## Data
---

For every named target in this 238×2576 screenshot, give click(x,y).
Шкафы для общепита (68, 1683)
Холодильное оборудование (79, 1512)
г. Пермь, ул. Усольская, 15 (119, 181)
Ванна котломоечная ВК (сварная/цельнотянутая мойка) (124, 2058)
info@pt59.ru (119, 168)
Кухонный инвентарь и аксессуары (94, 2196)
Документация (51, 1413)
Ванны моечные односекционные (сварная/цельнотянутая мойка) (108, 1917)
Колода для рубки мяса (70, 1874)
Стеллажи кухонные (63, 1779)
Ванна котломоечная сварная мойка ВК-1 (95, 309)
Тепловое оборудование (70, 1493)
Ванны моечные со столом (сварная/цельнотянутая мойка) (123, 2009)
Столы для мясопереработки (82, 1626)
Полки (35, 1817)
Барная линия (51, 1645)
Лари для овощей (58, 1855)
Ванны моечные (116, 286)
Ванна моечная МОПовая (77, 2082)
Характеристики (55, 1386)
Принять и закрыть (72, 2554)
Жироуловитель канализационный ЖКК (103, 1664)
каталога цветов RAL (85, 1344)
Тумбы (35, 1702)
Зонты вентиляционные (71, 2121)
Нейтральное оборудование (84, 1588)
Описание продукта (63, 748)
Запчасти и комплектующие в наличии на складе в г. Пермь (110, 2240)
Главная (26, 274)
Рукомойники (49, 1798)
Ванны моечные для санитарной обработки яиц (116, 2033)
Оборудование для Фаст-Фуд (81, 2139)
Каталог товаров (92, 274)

---

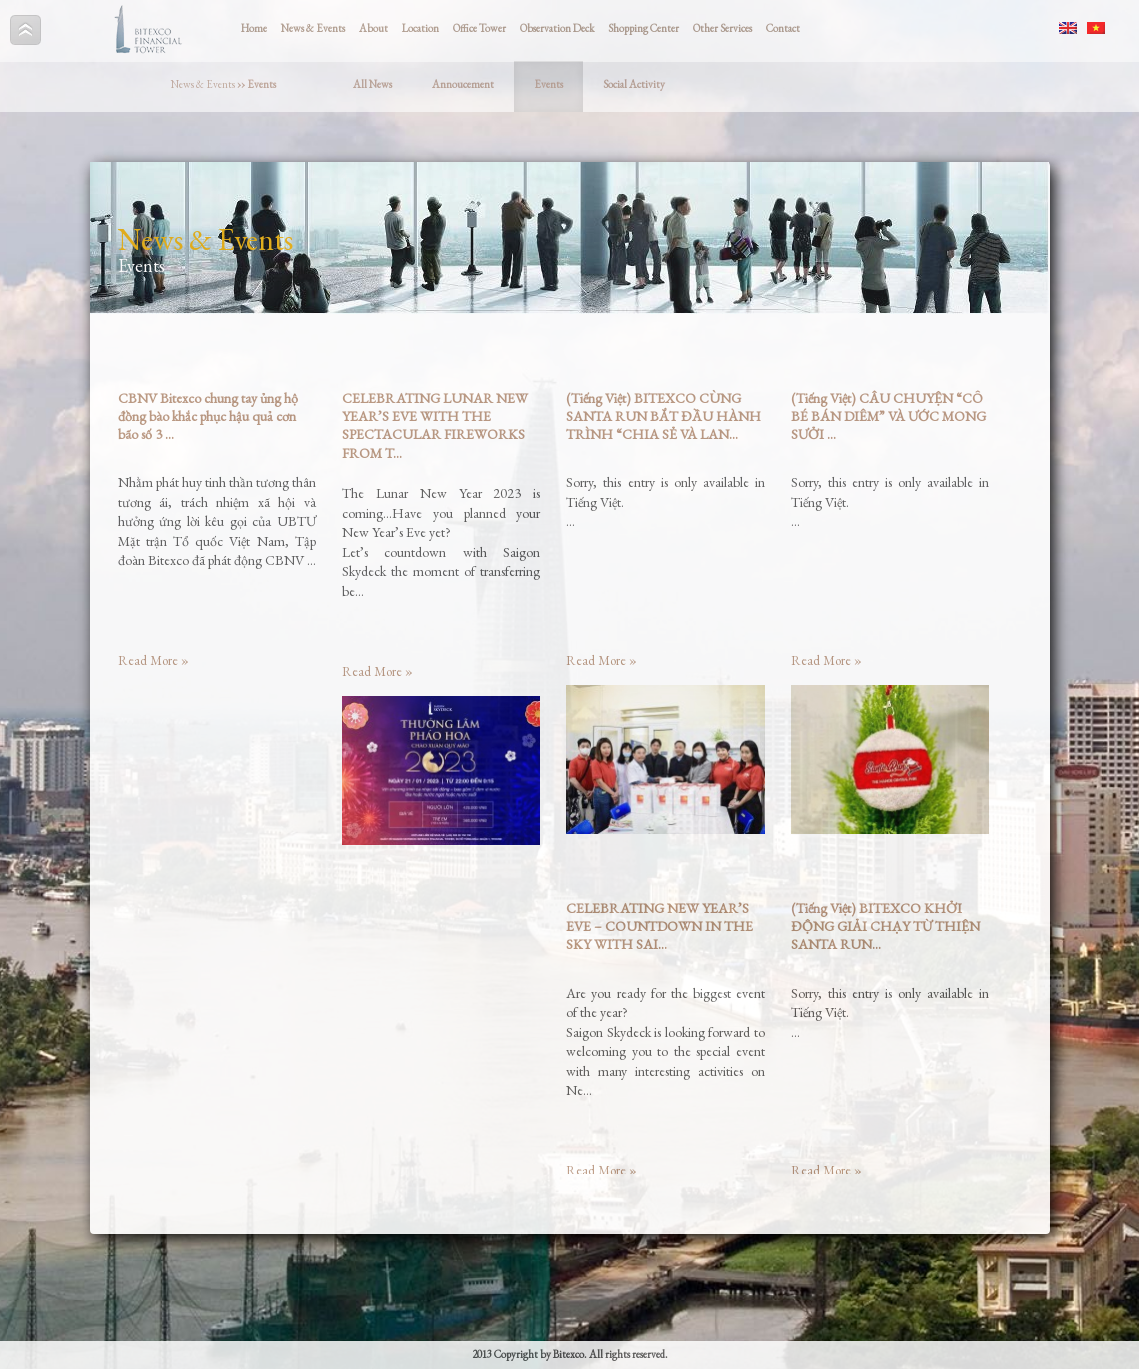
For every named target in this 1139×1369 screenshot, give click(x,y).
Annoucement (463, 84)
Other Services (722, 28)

---

## Description of the task
Copy each line of the entries in which the string "сварная" is found.

## Written reply
Ванна котломоечная ВК (сварная/цельнотянутая мойка) (124, 2058)
Ванны моечные односекционные (сварная/цельнотянутая мойка) (108, 1917)
Ванна котломоечная сварная мойка ВК-1 (95, 309)
Ванны моечные со столом (сварная/цельнотянутая мойка) (123, 2009)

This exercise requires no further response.